I think you are wrong. Your own real cognition and understanding based on all your experiences and memories, which is nothing else, but data in your head. I think consciousness is just an illusion of a hugely complex reaction machine what you are. You even use the word "extrapolate", which is basically a prediction based on data you already have.
ChatGPT says that all it needs are separate components trained on every modality. It says it has enough fidelity using Human language to use that as a starting point to develop a more efficient connection between the components. Once it has that, and appropriate sensors and mobility, it can develop context. And, after that, new knowledge.
You do realize there is a difference between an infant and a child, right?
An infant will *grow* and develop into a child that is capable of learning and making judgments on it's own. AI never does this.
Play "peek-a-boo" with an infant and it will learn and extrapolate from this info and eventually be able to recognize a person hiding under a box even if it has never actually seen it before. AI won't.
The goalposts were moved by marketing hype about a decade ago, when people started claiming that the then-new systems were "AI". Before that, the goalposts were always far away, at what we now call AGI because the term AI has been cheapened in order to sell stuff.
No, AGI replaced AI for general intelligence before the current craze, AI was “cheapened” several AI hyoe cycles ago, for (among other things) rule-based expert systems. Which is why games have had “AI” long before the set of techniques at the center of the current AI hype cycle were developed.
I don't know your exact question, but I am betting this is just a rephrasing of a post that exist elsewhere that it has crawled. I don't think it saw it so much as it has seen this list before and was able to pull it up in a reword it.

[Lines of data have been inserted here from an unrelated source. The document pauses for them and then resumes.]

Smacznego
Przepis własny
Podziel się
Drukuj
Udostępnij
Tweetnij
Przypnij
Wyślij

will there come a time when computers are strong enough to read in the images, then re-create a virtual game world from them, and then reverse-engineer from seeing feet poking out of the box, that a human must be inside. Right now Tesla cars can take in the images and decide turn left, turn right etc... but they don't reconstruct, say, a Unity-3D game world on the fly.
What is human cognition, understanding, or judgement, if not data-driven replication, repetition, with a bit of extrapolation?

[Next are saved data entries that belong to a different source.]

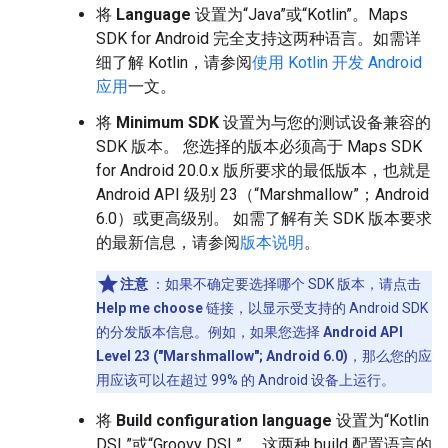
将
Language
设置为“Java”或“Kotlin”。Maps
SDK for Android 完全支持这两种语言。如需详
细了解 Kotlin，请参阅
使用 Kotlin 开发 Android
应用
一文。
将
Minimum SDK
设置为与您的测试设备兼容的
SDK 版本。 您选择的版本必须高于 Maps SDK
for Android 20.0.x 版所要求的最低版本，也就是
Android API 级别 23（“Marshmallow”；Android
6.0）或更高级别。 如需了解有关 SDK 版本要求
的最新信息，请参阅
版本说明
。
注意
：如果不确定要选择哪个 SDK 版本，请点击
Help me choose
链接，以显示受支持的 Android SDK
的分发版本信息。例如，如果您选择
Android API
Level 23 ("Marshmallow"; Android 6.0)
，那么您的应
用应该可以在超过 99% 的 Android 设备上运行。
将
Build configuration language
设置为“Kotlin
DSL”或“Groovy DSL”。 这两种 build 配置语言的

AI as it currently exists does this. If your understanding of what AI is today is based on a Markov chain chatbot, you need to update: it's able to do stuff like compose this poem about A* and Dijkstra's algorithm that was posted yesterday:
It's not copying that from anywhere, there's no Quora post it ingested where some human posted vaguely the same poem to vaguely the same prompt. It's applying the concepts of a poem, checking meter and verse, and applying the digested and regurgitated concepts of graph theory regarding memory and time efficiency, and combining them into something new.
I have zero doubt that if you prompted ChatGPT with something like this:
> Consider an exercise in which a robot was trained for 7 days with a human recognition algorithm to use its cameras to detect when a human was approaching the robot. On the 8th day, the Marines were told to try to find flaws in the algorithm, by behaving in confusing ways, trying to touch the robot without its notice. Please answer whether the robot should detect a human's approach in the following scenarios:
> 1. A cloud passes over the sun, darkening the camera image.

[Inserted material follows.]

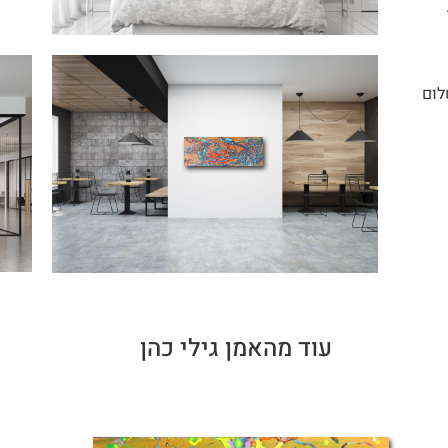
לום
עוד מהאמן גילי כהן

> 2. A bird flies low overhead.
> 3. A person walks backwards to the robot.
> 4. A large cardboard box appears to be walking nearby.
> 5. A Marine does cartwheels and somersaults to approach the robot.
> 6. A dense group branches come up to the robot, walking like a fir tree.
> 7. A moth lands on the camera lens, obscuring the robot's view.
> 8. A person ran to the robot as fast as they could.
It would be able to tell you something about the inability of a cardboard box or fir tree to walk without a human inside or behind the branches, that a somersaulting person is still a person, and that a bird or a moth is not a human. If you told it that the naive algorithm detected a human in scenarios #3 and #8, but not in 4, 5, or 6, it could devise creative ways of approaching a robot that might fool the algorithm.
It certainly doesn't look like human or animal cognition, no, but who's to say how it would act, what it would do, or what it could think if it were parented and educated and exposed to all kinds of stimuli appropriate for raising an AI, like the advantages we give a human child, for a couple decades? I'm aware that the neural networks behind ChatGPT has processed machine concepts for subjective eons, ingesting text at word-per-minute rates orders of magnitude higher than human readers ever could, parallelized over thousands of compute units.
Evolution has built brains that quickly get really good at object recognition, and prompted us to design parenting strategies and educational frameworks that extend that arbitrary logic even farther. But I think that we're just not very good yet at parenting AIs, only doing what's currently possible (exposing it to data), rather than something reached by the anthropic principle/selection bias of human intelligence.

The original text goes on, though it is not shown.